PROBLEM
What is needed is an exact transcription of the line with "Find anything that looks like small bowel." and all the lines that follow it in the entries below; add nothing else.

Stored data entries
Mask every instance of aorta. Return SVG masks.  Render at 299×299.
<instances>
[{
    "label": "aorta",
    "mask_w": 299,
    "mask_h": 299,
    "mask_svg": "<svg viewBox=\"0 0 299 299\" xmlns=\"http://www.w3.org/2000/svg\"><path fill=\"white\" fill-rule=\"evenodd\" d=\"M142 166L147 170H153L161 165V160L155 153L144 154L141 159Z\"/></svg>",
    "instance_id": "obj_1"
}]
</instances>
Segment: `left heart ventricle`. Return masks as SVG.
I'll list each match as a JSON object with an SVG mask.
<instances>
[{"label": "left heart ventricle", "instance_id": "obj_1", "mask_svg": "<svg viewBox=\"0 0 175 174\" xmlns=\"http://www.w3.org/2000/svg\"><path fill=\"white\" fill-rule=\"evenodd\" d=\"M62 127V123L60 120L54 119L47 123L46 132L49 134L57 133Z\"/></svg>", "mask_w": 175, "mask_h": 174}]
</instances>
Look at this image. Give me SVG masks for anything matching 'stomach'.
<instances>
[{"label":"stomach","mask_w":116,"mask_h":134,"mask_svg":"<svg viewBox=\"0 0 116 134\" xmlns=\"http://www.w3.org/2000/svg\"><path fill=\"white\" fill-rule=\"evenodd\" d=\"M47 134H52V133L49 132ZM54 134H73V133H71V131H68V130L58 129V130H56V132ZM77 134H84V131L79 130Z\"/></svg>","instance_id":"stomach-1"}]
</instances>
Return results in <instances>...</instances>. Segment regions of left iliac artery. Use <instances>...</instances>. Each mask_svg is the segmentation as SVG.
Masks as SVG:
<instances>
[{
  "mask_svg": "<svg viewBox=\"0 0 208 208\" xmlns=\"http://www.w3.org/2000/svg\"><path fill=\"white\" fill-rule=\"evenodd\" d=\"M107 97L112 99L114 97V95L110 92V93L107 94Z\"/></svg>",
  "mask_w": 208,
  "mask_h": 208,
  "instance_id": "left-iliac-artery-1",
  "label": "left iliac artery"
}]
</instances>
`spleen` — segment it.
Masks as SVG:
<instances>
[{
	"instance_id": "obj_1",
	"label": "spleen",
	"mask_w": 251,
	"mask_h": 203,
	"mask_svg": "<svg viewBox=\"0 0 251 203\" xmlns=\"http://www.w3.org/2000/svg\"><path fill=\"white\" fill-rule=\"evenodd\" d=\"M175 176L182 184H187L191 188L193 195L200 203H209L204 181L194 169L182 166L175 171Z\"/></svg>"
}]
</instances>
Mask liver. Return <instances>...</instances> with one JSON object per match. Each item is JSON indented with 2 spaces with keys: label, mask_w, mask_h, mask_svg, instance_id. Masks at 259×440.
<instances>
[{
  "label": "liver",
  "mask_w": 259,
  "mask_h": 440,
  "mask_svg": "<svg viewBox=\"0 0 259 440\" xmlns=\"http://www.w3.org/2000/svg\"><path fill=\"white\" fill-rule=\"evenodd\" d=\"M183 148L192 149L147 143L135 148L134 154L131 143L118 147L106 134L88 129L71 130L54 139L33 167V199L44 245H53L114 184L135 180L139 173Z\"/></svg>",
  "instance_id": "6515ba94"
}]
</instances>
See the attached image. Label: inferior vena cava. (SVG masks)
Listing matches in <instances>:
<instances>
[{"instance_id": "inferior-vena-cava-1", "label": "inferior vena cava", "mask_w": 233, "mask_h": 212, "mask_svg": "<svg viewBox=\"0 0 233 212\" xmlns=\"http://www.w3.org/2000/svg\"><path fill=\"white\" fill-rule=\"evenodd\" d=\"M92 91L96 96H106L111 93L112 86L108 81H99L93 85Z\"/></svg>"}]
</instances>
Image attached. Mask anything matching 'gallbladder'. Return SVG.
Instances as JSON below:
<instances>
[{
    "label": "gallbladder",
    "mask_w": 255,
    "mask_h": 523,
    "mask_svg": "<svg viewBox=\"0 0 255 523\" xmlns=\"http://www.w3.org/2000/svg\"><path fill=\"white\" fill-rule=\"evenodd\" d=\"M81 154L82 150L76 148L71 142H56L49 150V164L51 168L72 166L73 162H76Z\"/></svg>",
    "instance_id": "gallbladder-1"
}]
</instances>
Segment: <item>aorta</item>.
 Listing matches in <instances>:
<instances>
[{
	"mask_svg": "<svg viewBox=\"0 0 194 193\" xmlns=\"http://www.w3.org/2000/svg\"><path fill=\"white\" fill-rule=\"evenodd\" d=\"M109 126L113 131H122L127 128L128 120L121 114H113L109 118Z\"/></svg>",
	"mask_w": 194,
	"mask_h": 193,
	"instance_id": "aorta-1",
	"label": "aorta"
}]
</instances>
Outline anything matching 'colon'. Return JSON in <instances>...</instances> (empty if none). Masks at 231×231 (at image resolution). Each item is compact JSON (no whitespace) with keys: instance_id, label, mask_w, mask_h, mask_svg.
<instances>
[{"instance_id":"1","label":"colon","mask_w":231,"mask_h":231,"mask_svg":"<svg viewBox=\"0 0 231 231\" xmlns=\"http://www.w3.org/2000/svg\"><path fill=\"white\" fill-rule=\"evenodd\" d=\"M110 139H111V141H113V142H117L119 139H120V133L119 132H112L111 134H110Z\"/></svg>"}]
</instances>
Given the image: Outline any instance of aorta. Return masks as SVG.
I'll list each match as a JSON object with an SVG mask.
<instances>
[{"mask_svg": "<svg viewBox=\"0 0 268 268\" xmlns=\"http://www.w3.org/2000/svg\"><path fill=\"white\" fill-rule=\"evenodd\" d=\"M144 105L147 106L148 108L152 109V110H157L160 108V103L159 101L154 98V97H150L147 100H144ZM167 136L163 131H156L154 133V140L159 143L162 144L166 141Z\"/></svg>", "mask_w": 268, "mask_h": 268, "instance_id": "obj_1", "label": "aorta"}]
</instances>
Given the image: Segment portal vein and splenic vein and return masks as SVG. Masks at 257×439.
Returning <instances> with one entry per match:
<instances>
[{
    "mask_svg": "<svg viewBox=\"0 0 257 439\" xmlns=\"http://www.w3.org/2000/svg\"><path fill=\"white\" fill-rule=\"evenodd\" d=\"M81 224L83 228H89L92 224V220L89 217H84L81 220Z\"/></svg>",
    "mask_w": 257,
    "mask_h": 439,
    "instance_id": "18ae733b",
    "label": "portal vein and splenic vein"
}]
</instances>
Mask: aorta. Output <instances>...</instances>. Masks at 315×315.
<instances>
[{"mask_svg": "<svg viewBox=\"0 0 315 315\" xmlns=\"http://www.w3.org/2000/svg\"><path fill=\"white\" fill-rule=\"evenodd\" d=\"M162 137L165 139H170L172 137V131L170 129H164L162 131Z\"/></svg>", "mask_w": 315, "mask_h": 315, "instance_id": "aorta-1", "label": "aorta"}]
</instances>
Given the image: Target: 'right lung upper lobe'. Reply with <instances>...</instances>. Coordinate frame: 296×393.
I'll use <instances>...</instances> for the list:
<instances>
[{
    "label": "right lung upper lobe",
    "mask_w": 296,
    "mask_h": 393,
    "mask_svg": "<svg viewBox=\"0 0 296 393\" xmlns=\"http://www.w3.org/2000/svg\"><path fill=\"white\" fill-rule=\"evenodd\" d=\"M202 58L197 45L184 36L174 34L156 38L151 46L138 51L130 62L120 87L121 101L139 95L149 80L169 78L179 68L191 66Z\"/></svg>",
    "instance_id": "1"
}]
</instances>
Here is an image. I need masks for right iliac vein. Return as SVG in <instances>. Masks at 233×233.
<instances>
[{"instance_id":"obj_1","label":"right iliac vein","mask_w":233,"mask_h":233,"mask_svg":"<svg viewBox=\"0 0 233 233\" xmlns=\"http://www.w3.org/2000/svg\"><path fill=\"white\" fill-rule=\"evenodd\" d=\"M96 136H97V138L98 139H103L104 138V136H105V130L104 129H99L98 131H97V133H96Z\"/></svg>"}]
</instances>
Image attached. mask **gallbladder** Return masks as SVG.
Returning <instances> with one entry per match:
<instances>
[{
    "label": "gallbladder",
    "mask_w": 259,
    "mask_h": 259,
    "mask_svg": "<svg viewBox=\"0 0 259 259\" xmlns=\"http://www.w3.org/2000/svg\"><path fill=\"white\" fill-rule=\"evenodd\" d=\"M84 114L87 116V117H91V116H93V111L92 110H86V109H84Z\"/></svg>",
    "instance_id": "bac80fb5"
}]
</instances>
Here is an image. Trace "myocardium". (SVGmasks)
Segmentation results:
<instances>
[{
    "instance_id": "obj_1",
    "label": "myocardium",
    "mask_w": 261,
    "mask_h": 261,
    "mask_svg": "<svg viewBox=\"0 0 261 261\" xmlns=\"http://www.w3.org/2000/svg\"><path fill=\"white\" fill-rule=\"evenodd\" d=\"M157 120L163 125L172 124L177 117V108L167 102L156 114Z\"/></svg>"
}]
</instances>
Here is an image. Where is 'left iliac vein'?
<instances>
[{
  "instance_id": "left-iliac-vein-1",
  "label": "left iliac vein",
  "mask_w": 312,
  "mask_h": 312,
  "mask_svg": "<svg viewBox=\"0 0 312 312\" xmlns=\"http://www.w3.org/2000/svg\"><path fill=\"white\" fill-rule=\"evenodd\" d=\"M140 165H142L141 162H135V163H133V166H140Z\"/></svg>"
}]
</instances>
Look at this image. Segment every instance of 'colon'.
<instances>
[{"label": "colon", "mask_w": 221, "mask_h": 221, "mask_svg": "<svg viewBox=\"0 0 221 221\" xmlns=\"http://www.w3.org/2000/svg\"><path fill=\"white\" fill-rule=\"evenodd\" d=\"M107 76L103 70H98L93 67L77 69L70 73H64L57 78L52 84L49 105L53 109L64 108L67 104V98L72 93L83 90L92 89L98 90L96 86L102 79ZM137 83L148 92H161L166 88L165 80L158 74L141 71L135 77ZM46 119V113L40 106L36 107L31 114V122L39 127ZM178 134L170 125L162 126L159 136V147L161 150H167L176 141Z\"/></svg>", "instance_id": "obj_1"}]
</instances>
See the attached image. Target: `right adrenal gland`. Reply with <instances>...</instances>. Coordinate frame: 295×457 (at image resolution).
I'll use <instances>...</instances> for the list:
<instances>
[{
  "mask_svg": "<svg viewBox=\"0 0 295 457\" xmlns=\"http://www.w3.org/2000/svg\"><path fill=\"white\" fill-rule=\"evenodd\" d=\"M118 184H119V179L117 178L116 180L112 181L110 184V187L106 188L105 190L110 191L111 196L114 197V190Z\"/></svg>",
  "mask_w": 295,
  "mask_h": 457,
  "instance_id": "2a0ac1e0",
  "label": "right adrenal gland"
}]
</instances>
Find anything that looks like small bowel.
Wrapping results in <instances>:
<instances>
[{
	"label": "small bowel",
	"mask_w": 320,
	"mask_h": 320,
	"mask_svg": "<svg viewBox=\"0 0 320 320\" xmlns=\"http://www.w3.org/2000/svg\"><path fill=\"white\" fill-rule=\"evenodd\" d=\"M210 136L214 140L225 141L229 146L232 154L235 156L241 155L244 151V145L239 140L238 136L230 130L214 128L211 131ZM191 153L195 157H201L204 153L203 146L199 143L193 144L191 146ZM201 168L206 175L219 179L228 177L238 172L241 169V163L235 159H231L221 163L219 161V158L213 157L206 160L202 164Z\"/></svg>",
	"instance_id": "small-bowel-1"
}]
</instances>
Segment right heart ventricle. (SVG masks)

ANSWER BOX
Find anything that looks like small bowel.
Wrapping results in <instances>:
<instances>
[{
	"label": "small bowel",
	"mask_w": 320,
	"mask_h": 320,
	"mask_svg": "<svg viewBox=\"0 0 320 320\" xmlns=\"http://www.w3.org/2000/svg\"><path fill=\"white\" fill-rule=\"evenodd\" d=\"M210 136L214 140L225 141L229 146L232 154L235 156L241 155L244 151V145L239 140L238 136L230 130L214 128L211 131ZM191 153L195 157H201L204 153L203 146L199 143L193 144L191 146ZM201 168L206 175L219 179L228 177L238 172L241 169V163L235 159H231L221 163L219 161V158L213 157L206 160L202 164Z\"/></svg>",
	"instance_id": "small-bowel-1"
}]
</instances>
Segment right heart ventricle. (SVG masks)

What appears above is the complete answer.